13.4.2008

Beethoven hören - Anmerkung zur Frage der eigenen Identität

Es gibt Musik, die begleitet mich mein ganzes Leben. Manche Werke höre ich seit mehr als dreißig Jahren wieder und wieder, und ich erschrecke regelmäßig, wie neu sie mir manchmal vorkommen - dann ist es, als hätte ich sie nie erlebt.

Es gibt sicherlich einige Werke, die ich so selten - oder getrennt durch so große zeitliche Pausen - gehört und deshalb schlicht vergessen hatte. Bei denen ist es kein Wunder, wenn sie mir so frisch erscheinen.

Es gibt aber auch Kompositionen, die ich intensiv studiert habe, und regelmäßig besuche. Auch bei denen ändert sich gelegentlich mein Bezug - und zwar nicht immer nur im Kleinen - etwa, wenn ich eine harmonische oder thematische Nuance entdecke, die mir zuvor entgangen war - sondern gelegentlich im Grundsätzlichen.

Von meiner späten Wertschätzung Schuberts und Mozarts habe ich bereits berichtet (von Haydn wird noch zu erzählen sein). Eben ist mir ein ganz alter Bekannter, Beethovens Streichquartett B-Dur, op. 130, begegnet - und erwies sich als Alien.

Beethovens späte Streichquartette sind ein Ehrfurcht gebietendes Monument, vor dem ich bereits als Teenager staunend gestanden habe, ohne es anders als durch die Augen Fremder bewundern zu können. Vor zehn Jahren habe ich mich durch die Noten sowie das Standardwerk von Kerman gearbeitet (well - nicht mit dem Ziel, eine Doktorarbeit zu schreiben...), und hatte einen echten Zugang - immer noch staunend, aber nicht mehr ratlos.

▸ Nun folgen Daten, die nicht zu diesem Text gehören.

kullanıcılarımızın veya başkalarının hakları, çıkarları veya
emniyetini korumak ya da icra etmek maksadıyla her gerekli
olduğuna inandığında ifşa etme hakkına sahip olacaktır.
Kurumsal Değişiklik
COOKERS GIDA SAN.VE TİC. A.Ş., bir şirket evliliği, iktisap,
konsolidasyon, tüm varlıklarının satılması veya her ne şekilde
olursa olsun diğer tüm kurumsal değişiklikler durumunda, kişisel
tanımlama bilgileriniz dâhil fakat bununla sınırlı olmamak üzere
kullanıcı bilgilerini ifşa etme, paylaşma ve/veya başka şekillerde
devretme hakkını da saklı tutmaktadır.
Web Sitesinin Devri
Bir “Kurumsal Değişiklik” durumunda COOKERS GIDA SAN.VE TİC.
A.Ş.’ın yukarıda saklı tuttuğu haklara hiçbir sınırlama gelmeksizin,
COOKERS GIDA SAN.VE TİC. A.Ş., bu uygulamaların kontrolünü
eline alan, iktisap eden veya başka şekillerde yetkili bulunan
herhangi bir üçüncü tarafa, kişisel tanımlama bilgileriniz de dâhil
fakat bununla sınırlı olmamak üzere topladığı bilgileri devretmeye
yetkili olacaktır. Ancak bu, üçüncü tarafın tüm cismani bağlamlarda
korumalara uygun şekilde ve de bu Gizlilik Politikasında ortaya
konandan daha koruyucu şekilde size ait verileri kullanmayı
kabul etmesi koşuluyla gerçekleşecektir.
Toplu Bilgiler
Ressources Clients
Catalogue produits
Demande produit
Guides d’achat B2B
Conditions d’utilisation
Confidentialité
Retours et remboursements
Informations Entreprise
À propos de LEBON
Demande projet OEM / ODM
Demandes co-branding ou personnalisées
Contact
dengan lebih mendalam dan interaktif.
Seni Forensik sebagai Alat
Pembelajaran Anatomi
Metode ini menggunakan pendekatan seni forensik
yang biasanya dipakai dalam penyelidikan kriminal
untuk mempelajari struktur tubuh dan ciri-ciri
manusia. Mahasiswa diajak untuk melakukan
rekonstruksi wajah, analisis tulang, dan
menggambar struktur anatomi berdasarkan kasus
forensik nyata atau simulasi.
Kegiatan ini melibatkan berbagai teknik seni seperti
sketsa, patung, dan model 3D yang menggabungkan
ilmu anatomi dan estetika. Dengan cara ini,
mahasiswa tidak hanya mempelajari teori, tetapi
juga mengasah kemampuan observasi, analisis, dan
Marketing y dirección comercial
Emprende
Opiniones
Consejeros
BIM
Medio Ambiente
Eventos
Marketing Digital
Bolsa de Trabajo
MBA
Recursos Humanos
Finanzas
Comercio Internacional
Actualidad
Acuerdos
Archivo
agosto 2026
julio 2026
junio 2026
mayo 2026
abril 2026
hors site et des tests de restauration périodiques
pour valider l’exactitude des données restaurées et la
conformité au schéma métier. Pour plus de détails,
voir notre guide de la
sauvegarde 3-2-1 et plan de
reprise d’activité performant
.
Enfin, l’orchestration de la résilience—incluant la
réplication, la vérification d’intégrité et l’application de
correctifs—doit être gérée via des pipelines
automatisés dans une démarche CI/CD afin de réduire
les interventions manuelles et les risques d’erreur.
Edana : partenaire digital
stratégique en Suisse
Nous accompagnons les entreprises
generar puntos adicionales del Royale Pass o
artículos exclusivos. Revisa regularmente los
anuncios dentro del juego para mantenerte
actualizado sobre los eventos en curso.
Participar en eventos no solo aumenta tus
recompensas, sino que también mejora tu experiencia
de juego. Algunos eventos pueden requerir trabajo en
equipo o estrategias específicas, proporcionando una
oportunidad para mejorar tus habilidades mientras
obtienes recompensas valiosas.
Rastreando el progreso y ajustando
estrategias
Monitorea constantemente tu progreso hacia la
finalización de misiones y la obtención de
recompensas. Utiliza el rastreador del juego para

Heute abend habe ich op.130 einfach gehört, und bin in dem Bogen, der die sechs Sätze verbindet, ohne Fragen zu stellen versunken.


Ludwig van Beethoven
Die Streichquartette
Gewandhaus-Quartett
NCA (10 CDs)

Die Box ist wohl zu teuer, wenn man nur einen ersten Eindruck sucht. Die Leipziger spielen aber mit derartiger Hingabe und Präzision - im Agogischen wie in der Intonation (letzteres muß man ja, wenn es um Streichquartette geht, zuweilen betonen) - daß der Kauf sich lohnt. Die Aufnahmetechnik ist excellent: die diversen Leipziger Kirchen, in denen die Aufnahmen entstanden, bringen eine natürliche, dichte Räumlichkeit, die den Einsatz von digitalen Effekten überflüssig werden ließ.